Judge Fallon made an opinion public today that deals with whether a plaintiff can get discovery on unlaunched, abandoned, and future products in the lead up to a preliminary injunction hearing. The Court held that discovery on those products was not proportional to the needs of the case:

Zwift has shown that the document discovery requested by Wahoo is not proportional to the needs of the case at this stage of the proceedings. (D.I. 72) The complaint establishes that Wahoo was aware of Zwift’s unlaunched and abandoned hardware products, yet it did not raise these products in its motion for a preliminary injunction, indicating that the relevance of the requested discovery to the preliminary injunction inquiry is limited. . . . The testimony of Zwift’s 30(b)(6) designee confirms that a complete document production on Zwift’s two unlaunched or abandoned bicycle trainers would be extensive and burdensome because the projects involved many employees in various capacities over a significant length of time. . . . And the court cannot discern any deficiencies or gaps in the testimony provided by Zwift’s 30(b)(6) designee on the subjects of unlaunched, abandoned, and future products. . . . On this record, the court finds that expanding the scope of discovery on Zwift’s unlaunched, abandoned, and future products to include a document production in addition to the existing 30(b)(6) testimony would not be proportional in the context of the upcoming preliminary injunction hearing.

It's interesting that the Court framed it as not proportional "in the context of the upcoming preliminary injunction hearing," suggesting that plaintiff may be entitled to that discovery after the preliminary injunction stage—although the Court didn't indicate how the analysis would change.
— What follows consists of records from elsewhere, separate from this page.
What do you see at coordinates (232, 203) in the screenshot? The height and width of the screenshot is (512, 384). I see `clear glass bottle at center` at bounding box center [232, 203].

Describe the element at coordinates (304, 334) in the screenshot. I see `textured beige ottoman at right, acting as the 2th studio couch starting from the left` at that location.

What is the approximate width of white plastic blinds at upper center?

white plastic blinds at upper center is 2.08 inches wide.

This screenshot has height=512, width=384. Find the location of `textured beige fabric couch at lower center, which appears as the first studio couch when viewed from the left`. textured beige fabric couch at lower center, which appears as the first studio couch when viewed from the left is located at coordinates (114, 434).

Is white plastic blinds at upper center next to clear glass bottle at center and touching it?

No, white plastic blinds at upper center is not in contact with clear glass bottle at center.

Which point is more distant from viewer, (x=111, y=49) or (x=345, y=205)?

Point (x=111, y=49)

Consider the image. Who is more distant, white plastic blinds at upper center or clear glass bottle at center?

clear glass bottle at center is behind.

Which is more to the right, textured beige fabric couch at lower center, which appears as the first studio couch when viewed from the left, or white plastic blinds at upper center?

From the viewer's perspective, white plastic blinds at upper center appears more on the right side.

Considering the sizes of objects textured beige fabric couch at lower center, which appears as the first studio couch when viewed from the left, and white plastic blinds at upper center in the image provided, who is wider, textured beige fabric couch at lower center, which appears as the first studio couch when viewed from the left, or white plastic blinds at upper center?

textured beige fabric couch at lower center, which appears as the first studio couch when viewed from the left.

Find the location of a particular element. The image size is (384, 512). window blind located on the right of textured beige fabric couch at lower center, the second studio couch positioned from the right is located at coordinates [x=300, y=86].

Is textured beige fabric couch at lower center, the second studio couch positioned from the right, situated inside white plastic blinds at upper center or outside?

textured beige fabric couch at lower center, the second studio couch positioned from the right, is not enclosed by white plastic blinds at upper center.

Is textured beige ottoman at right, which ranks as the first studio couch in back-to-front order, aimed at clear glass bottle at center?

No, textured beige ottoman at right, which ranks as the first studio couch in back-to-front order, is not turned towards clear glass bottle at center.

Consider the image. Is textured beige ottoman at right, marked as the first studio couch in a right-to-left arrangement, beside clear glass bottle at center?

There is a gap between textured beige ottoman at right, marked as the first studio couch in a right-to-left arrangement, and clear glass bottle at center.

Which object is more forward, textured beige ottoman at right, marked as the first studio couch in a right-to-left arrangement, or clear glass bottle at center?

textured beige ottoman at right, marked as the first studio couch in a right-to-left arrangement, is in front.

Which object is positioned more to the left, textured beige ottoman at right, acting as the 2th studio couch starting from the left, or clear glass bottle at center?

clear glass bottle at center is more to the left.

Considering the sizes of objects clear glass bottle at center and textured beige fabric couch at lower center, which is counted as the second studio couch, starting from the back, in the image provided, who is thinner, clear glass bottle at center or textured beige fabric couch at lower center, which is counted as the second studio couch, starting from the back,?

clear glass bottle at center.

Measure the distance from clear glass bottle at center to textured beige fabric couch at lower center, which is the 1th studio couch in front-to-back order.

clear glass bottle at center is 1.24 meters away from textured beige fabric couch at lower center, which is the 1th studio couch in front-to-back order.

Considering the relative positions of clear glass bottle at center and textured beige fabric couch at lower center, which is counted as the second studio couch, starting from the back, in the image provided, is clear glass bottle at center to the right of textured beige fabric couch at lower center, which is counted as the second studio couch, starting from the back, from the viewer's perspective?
The Court recognized that even though it would be disproportionately burdensome for the defendant to have to collect and produce information about unreleased, abandoned, and future products (at least in the preliminary injunction context), it cannot redact information about those products from otherwise responsive documents:

Wahoo also moves to compel Zwift to remove redactions included in its document production served on February 17, 2023, to the extent that those redactions relate to Zwift’s unlaunched, abandoned, and future products. . . . According to Wahoo, these redactions were not identified as privilege-related redactions, and Zwift confirmed that it redacted information on “non-accused products” on relevance grounds. . . .
Wahoo’s motion to compel Zwift to remove redactions relating to its unlaunched, abandoned, or future products from previously produced, nonprivileged documents is GRANTED. Zwift’s arguments on burden and proportionality do not logically extend to documents which it already produced, and Zwift’s 30(b)(6) testimony on this subject matter has negated the reasons for redacting the material in the first instance.

This is consistent with other times where the Court has held that relevancy redactions are not a thing.